### Task objective:
Write out the material below again, line for line, without any images.

### Dataset entries:

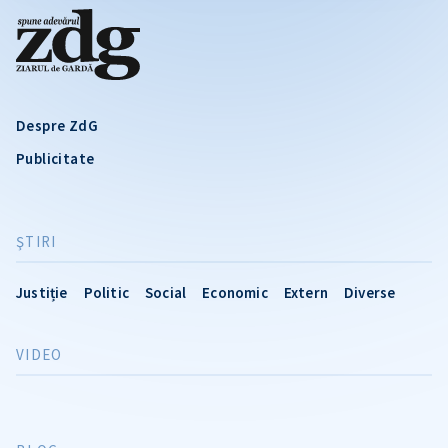
Despre ZdG
Publicitate
ŞTIRI
Justiție
Politic
Social
Economic
Extern
Diverse
VIDEO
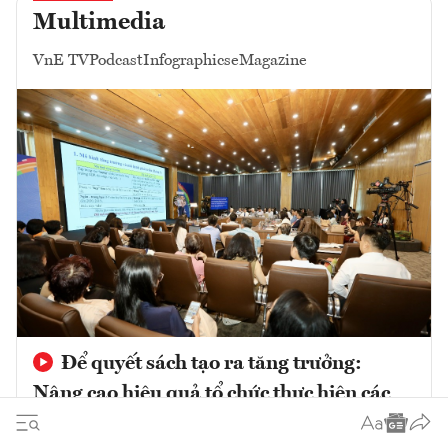
Multimedia
VnE TV
Podcast
Infographics
eMagazine
Để quyết sách tạo ra tăng trưởng:
Nâng cao hiệu quả tổ chức thực hiện các
chủ trương phát triển trong giai đoạn mới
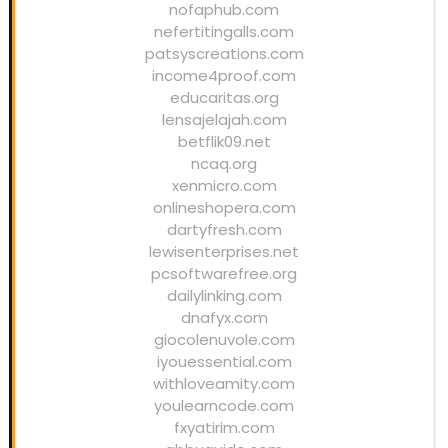
nofaphub.com
nefertitingalls.com
patsyscreations.com
income4proof.com
educaritas.org
lensajelajah.com
betflik09.net
ncaq.org
xenmicro.com
onlineshopera.com
dartyfresh.com
lewisenterprises.net
pcsoftwarefree.org
dailylinking.com
dnafyx.com
giocolenuvole.com
iyouessential.com
withloveamity.com
youlearncode.com
fxyatirim.com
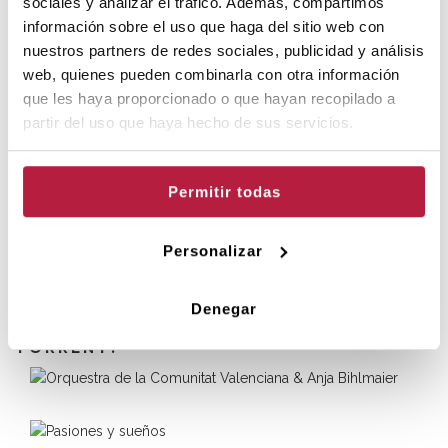
sociales y analizar el tráfico. Además, compartimos
Entrada gratuïta. Entrega d'invitacions als alumnes al C.P.M.T.
información sobre el uso que haga del sitio web con
nuestros partners de redes sociales, publicidad y análisis
web, quienes pueden combinarla con otra información
que les haya proporcionado o que hayan recopilado a
partir del uso que haya hecho de sus servicios.
FUNCIONS
Permitir todas
jueves 18 de diciembre de 2025 - 19 h
Personalizar
Denegar
ALTRES PROPOSTES DE L'AUDITORI DE
TORRENT:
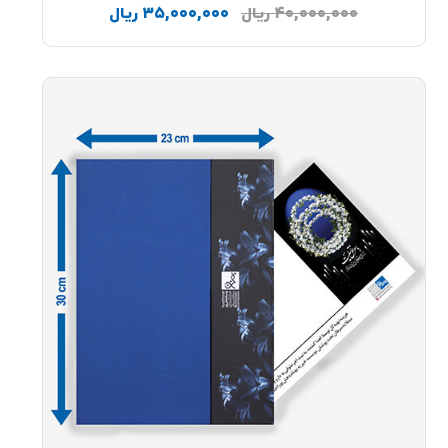
۴۰,۰۰۰,۰۰۰
ریال
۳۵,۰۰۰,۰۰۰
ریال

### Solution below:
Despre ZdG
Publicitate
ŞTIRI
Justiție
Politic
Social
Economic
Extern
Diverse
VIDEO
Multimedia
VnE TV
Podcast
Infographics
eMagazine
Để quyết sách tạo ra tăng trưởng:
Nâng cao hiệu quả tổ chức thực hiện các
chủ trương phát triển trong giai đoạn mới
nofaphub.com
nefertitingalls.com
patsyscreations.com
income4proof.com
educaritas.org
lensajelajah.com
betflik09.net
ncaq.org
xenmicro.com
onlineshopera.com
dartyfresh.com
lewisenterprises.net
pcsoftwarefree.org
dailylinking.com
dnafyx.com
giocolenuvole.com
iyouessential.com
withloveamity.com
youlearncode.com
fxyatirim.com
sociales y analizar el tráfico. Además, compartimos
Entrada gratuïta. Entrega d'invitacions als alumnes al C.P.M.T.
información sobre el uso que haga del sitio web con
nuestros partners de redes sociales, publicidad y análisis
web, quienes pueden combinarla con otra información
que les haya proporcionado o que hayan recopilado a
partir del uso que haya hecho de sus servicios.
FUNCIONS
Permitir todas
jueves 18 de diciembre de 2025 - 19 h
Personalizar
Denegar
ALTRES PROPOSTES DE L'AUDITORI DE
TORRENT:
۴۰,۰۰۰,۰۰۰
ریال
۳۵,۰۰۰,۰۰۰
ریال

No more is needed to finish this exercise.